It's official: Dr. John Kedrowski of Avon, Colorado successfully reached the summit Mount Everest on Friday, May 25.
According to Vail Daily, Kedrowski reached the summit of the Earth's highest mountain with Jangbu Sherpa on Friday at 3:30 a.m., Nepal time -- that's 3:45 p.m. Colorado time.
Kedrowski sent this tweet from his Twitter account on Friday:
This was Kedrowski's second summit attempt in a week, after just days prior, 100 mph winds and heavy mountain climber traffic trapped more than 100 climbers near Everest's summit and resulted in the deaths of four others in one of the deadliest days ever on the mountain.
CNN reports that Kedrowski, a geographer and professor, says that the ascent ended amidst a "perfect weather window." Christ Tomer, KDVR meteorologist and friend of Kedrowski's, posted an update to Kedrowski's blog celebrating his friend's success:
Congratulations, Jon! You've worked hard for years to reach this goal. We've climbed hundreds of mountains together, slept on 58 Colorado Fourteener summits and wrote a book, and talked for hours about what it would be like to stand at over 29,000ft gazing across the horizon admiring the Parallax Effect. Amat Victoria Curam
Kedrowski told KDVR's Tomer that he felt like "a million bucks" after his quick ascent to the top of the mountain where he skipped two intermediate camps. "Now all I want is a shower and a shave -- and a real bed might be nice too," Kedrowski said.

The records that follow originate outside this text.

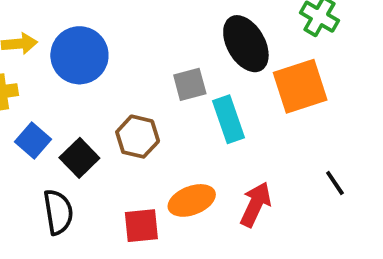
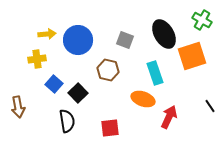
gray square: (190, 84) -> (125, 40), moved, turned 36
brown hexagon: (138, 137) -> (108, 70), moved
orange ellipse: (192, 200) -> (143, 99), moved, turned 40

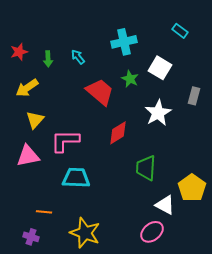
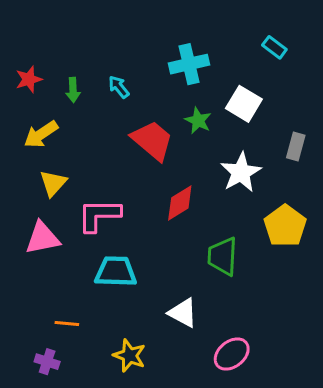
yellow pentagon: (192, 188) -> (285, 226), moved
white triangle: (165, 205) -> (183, 313), moved
yellow star: (85, 233) -> (129, 356), size x0.7

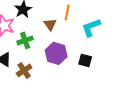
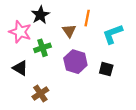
brown cross: (24, 70) -> (40, 93), moved

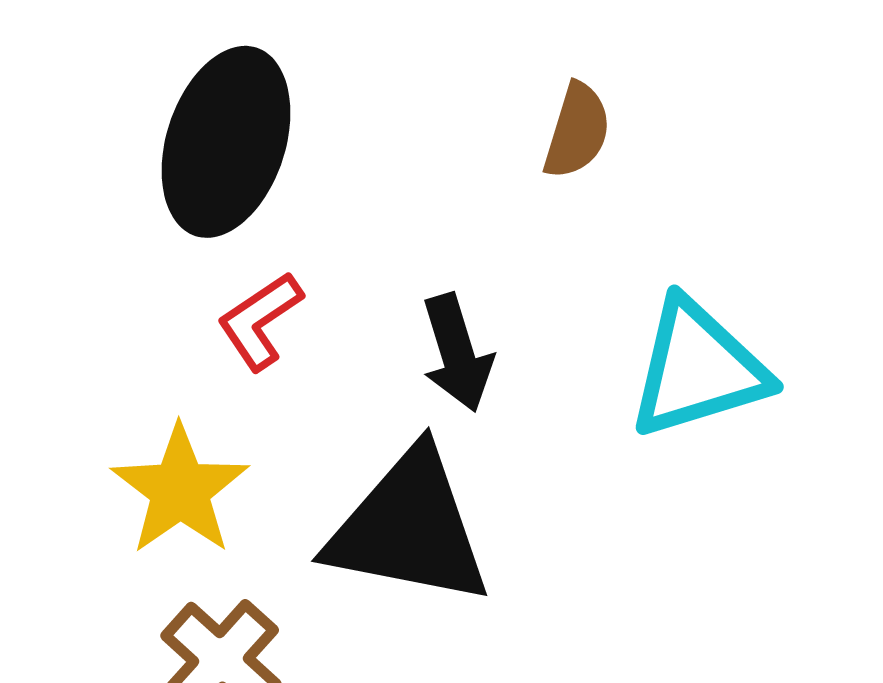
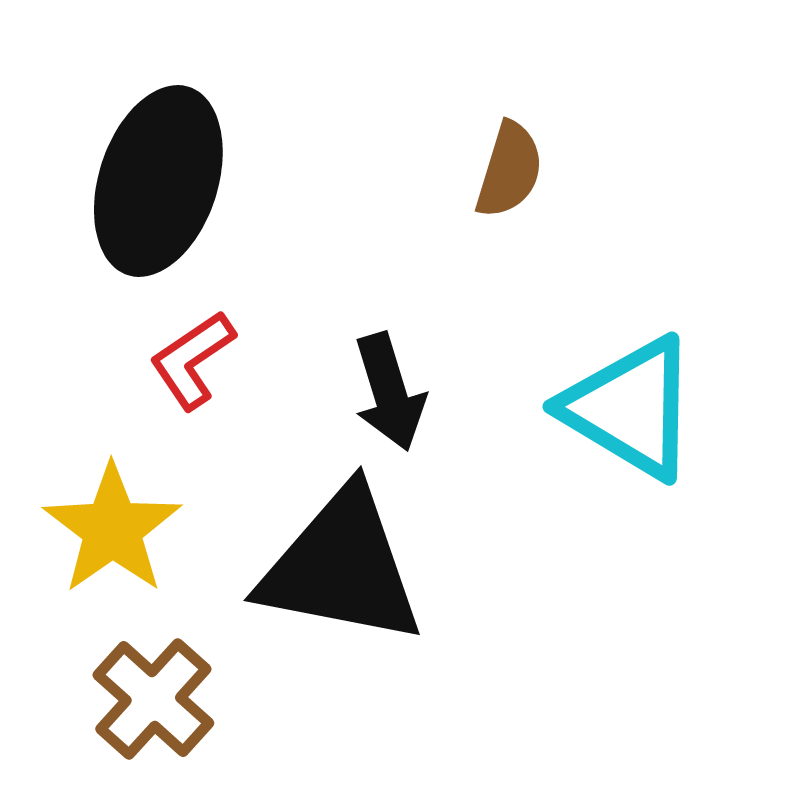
cyan triangle: (698, 369) -> (630, 408), turned 48

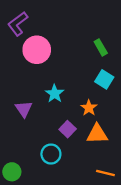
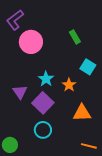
green rectangle: (101, 47) -> (75, 37), moved
orange star: (89, 108) -> (69, 85), moved
purple square: (68, 129) -> (43, 103), moved, size x1.5

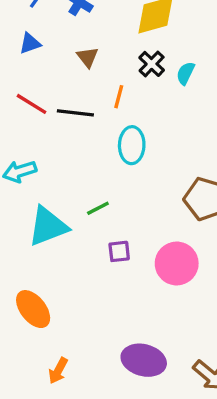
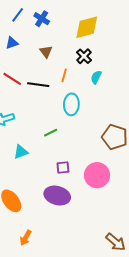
cyan semicircle: (185, 73) -> (96, 77), moved
green line: (98, 208) -> (51, 133), moved
cyan triangle: (48, 226) -> (21, 152), size x0.6
purple ellipse: (144, 360) -> (57, 196), moved

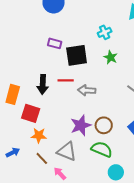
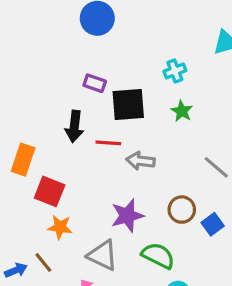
black arrow: (43, 84) -> (74, 126), moved
brown circle: (104, 125) -> (182, 210), moved
blue arrow: (13, 152) -> (16, 270), moved
brown line: (42, 158) -> (43, 263), moved

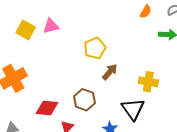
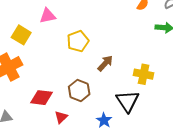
yellow square: (26, 30) -> (21, 35), moved
yellow pentagon: (95, 48) -> (78, 41), moved

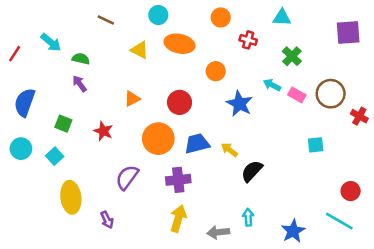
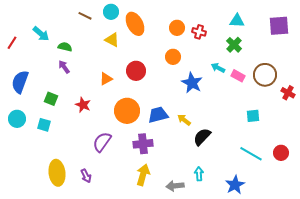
cyan circle: (158, 15) -> (111, 12), moved
orange circle: (221, 17) -> (177, 28), moved
cyan triangle: (282, 17) -> (237, 21), moved
orange ellipse: (180, 44) -> (135, 24), moved, turned 50
red circle: (180, 102) -> (136, 71), moved
cyan square: (55, 156) -> (44, 125), turned -32
yellow ellipse: (71, 197) -> (57, 173), moved
cyan line: (339, 221) -> (251, 154), moved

Kedrowski's successful ascent seems especially poignant when compared to the previous Saturday's dire scene. "There was a traffic jam on the mountain on Saturday. Climbers were still heading to the summit as late as 2:30 p.m. which is quite dangerous," said Gyanendra Shrestha of Nepal's Mountaineering Department to The Associated Press.
"With the traffic jam, climbers had a longer wait for their chance to go up the trail and spent too much time at higher altitude. Many of them are believed to be carrying limited amount of oxygen not anticipating the extra time spent," Shrestha said.
Reached for comment by Fox31 meteorologist Chris Tomer, Kedrowski described a series of haunting scenes:
“[One man] was basically hallucinating, he took his hat off, his gloves were thrown away and then he kind of reached out and looked at me … he kind of reached out to me, kind of in a zombie-like fashion... At that point, there’s not a lot you can do for somebody that’s dying and frozen to death.”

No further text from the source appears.